激しい揺れと、体が投げ出される程の強い衝撃。体に感じる不快な土と泥と雨の冷たさ。そして全身に感じる痛みと圧迫感。
痛くて、寒くて、怖くて。真っ暗だ。
何が起きたのだろう…
動かない体からゆっくり、ゆっくりと、体温と意識が抜け落ちていく。
もう、何も考えられない…
最後に雨粒が私の顔に落ちたのを、微かに感じた。
────私たちの乗った電車は連日降る雨の影響により、緩んだ地盤が産んだ土砂崩れに巻き込まれた。
三両編成の電車の、後ろ一両に土砂が直撃。そして横転。
前二両は横転はしたものの、土砂に巻き込まれることはなかったという。
そう、私たちが乗っていた車両だけ、いつも乗る車両だけが土砂崩れに巻き込まれたのだ。
***
目覚めたのは白く清潔な病院のベットの上だった。
体は重く、至る所に包帯が巻かれ腕からは点滴に繋がるチューブが伸びていた。
それでも手を思い通りに動かすことも、布団に包まれた暖かい足の感覚もある。
私の意識が戻ったことに気づいた母は泣きながら優しく抱き締めてくれた。その温かさでようやく、思考が私の元へ戻って来たみたいだった。

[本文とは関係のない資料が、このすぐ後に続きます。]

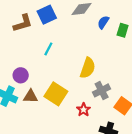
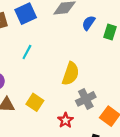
yellow square: (56, 94) -> (35, 102), size x0.7

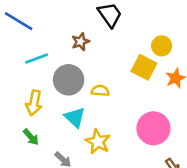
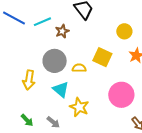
cyan line: (37, 58) -> (42, 22), moved
yellow square: (144, 67) -> (102, 57), moved
green arrow: (31, 137) -> (27, 120), moved

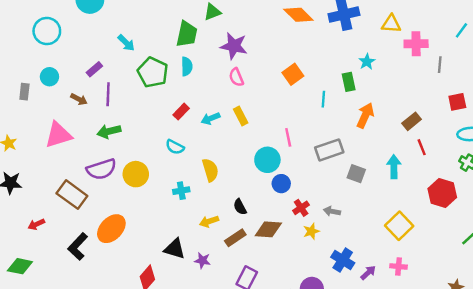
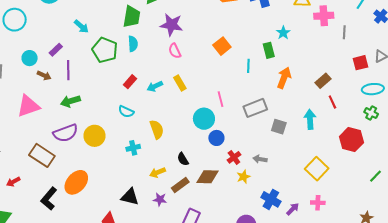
cyan circle: (49, 77) -> (30, 58), moved
purple star: (203, 260) -> (160, 200), moved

直ぐに医師の診断を受け異常なしと分かり、ようやく落ち着いて話ができる状態となった。
母はまだ泣きながら私の手を優しく摩っていた。
「良かった…本当に良かった。一週間も目を覚まさないから、本当に心配したのよ」
一週間、そんなに寝ていたなんて。どおりで体が重いわけだ。両親にも随分心配をかけたことだろう。
心配かけたことを謝ったり、ずっと看病してくれたことに感謝したり、伝えたい言葉はたくさんある。
だけど、それでも、その事よりも私の知りたいこと…聞かなきゃいけないこと…。
「お母さん、春と花はどこにいるの?」
言葉を呑んだ音が聞こえた。
目を逸らした母の横顔に、少し重くなったこの場の空気に、本能的に何かを感じたのか鳥肌が止まらなかった。
大丈夫だった。
その言葉が聞ければ十分なのに、どうして何も言ってくれないの?
何でそんなにつらい顔をしているの?
聞きたいのに、この先を知りたくない。矛盾した心が私に警告している。聞いて大丈夫なのか、と。
体から体温が抜けていくのを感じる、小刻みに震えているのを感じる、息の仕方が分からない。
「お母さん…」
差し伸べた震える手を、優しく両手で包み込んだ母の手は何かを決心しているようだった。
「咲ちゃん、落ち着いて聞いてね。春くんは意識不明のまま東京の大きな病院に移って行ったわ。花ちゃんは………亡くなったわ」
目の前が、歪んでいく。
音が 匂いが 感触が 視界が 全てが離れていく。
声を上げているはずなのに、耳に届く音は壁があるみたいに遠くに聞こえて、喉ははち切れそうなくらい熱くて痛くて、空気が上手く吸い込めない。
もがき、叫んで、暴れている。
なのに、その感覚すらも遠くに感じる。
自分が自分でなくなる。
感情も 心も 体も バラバラになって崩れ落ちていく。
その中で、ただ抱き締めてくれた母の温かさだけが私を繋ぎ止めてくれていた。
積み重ねていると思っていた時間は、いつの間にかカウントダウンへと変わっていた…。
変化は唐突にやってくる。
自分の知らない内に始まり、いつの間にかその渦に呑み込まれている。
大きい小さいを問わず。
望む望まざるに関わらず。
常に私たちの周りを取り巻いている。
当たり前だと思っていた日常が、一瞬にして奪われていった。